Each line of the data below holding the word "møbler" must be copied.

* * * * * * *

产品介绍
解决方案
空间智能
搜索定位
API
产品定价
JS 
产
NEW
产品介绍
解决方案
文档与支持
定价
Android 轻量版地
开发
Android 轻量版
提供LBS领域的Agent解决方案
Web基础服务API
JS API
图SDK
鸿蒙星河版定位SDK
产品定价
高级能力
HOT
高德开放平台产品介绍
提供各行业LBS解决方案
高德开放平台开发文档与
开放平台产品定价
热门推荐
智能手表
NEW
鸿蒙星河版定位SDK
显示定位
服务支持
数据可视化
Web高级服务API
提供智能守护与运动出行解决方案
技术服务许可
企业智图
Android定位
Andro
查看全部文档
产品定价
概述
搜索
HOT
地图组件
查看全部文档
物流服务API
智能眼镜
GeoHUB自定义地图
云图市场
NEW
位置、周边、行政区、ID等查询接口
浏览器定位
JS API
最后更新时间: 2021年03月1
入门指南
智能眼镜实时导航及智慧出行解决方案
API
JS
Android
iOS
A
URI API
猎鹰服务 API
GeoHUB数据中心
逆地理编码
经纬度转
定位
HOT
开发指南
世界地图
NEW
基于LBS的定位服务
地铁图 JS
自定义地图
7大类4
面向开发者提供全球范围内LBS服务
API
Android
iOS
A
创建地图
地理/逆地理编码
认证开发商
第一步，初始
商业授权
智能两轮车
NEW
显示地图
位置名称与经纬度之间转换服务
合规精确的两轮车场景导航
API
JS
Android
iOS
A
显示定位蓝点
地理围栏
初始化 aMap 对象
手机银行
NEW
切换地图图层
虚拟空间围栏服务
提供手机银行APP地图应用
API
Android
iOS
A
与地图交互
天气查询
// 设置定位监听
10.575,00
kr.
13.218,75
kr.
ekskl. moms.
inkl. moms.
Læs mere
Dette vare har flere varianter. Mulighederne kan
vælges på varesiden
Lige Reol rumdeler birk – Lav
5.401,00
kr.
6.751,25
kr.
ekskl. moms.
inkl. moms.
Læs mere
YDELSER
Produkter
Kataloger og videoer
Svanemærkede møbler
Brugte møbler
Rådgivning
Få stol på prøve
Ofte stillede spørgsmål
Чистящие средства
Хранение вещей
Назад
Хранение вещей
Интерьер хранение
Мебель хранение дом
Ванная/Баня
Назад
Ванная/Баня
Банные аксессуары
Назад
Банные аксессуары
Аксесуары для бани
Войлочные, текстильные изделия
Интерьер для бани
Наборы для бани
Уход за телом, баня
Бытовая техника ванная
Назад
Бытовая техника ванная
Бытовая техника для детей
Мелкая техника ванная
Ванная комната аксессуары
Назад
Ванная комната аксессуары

* * * * * * *

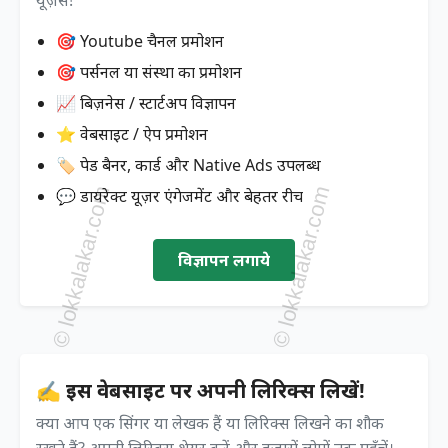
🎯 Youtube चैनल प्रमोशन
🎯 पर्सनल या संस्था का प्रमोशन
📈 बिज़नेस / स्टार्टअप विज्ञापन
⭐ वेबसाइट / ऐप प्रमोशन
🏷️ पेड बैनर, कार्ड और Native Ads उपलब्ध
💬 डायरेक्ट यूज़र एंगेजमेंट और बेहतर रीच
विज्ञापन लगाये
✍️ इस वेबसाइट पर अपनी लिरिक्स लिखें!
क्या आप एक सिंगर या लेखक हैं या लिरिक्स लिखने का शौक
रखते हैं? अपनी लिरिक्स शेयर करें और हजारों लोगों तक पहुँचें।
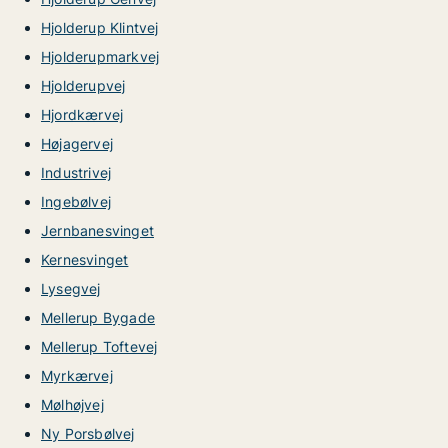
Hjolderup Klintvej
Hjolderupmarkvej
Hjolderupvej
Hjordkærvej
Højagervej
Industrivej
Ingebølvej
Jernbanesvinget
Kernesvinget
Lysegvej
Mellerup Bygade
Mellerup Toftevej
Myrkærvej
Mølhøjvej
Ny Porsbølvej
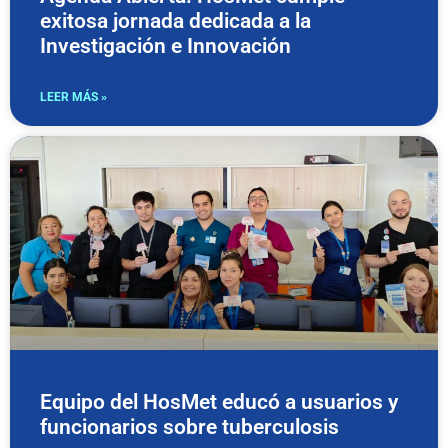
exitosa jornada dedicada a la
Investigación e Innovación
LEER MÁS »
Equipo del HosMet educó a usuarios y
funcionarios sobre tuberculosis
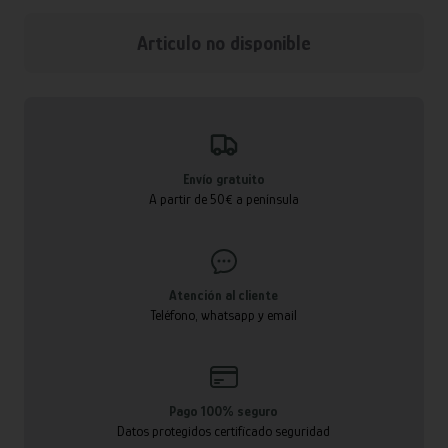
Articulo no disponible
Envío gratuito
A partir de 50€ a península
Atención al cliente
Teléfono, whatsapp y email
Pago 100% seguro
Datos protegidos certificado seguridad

* * * * * * *

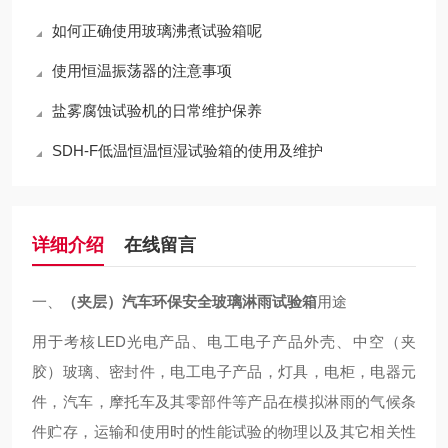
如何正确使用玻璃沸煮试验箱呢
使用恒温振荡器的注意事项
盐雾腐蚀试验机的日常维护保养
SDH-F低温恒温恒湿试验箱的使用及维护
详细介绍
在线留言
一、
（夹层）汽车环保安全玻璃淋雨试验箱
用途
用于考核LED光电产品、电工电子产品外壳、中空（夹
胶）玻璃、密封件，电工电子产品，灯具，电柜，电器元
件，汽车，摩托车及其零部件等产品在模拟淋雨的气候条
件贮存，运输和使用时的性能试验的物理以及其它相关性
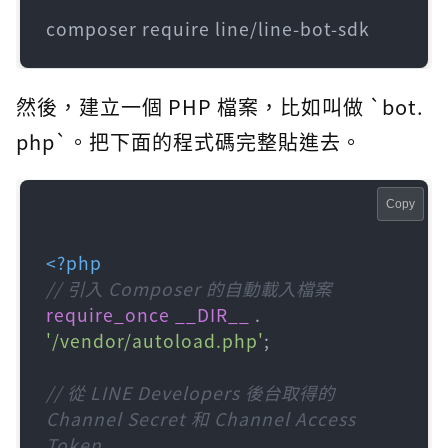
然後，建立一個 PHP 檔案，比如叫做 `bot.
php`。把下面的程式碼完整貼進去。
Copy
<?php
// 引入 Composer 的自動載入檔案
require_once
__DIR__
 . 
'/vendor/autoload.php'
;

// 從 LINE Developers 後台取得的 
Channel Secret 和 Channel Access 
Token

* * * * * * *

WRITTEN RESPONSE:
Svanemærkede møbler
Brugte møbler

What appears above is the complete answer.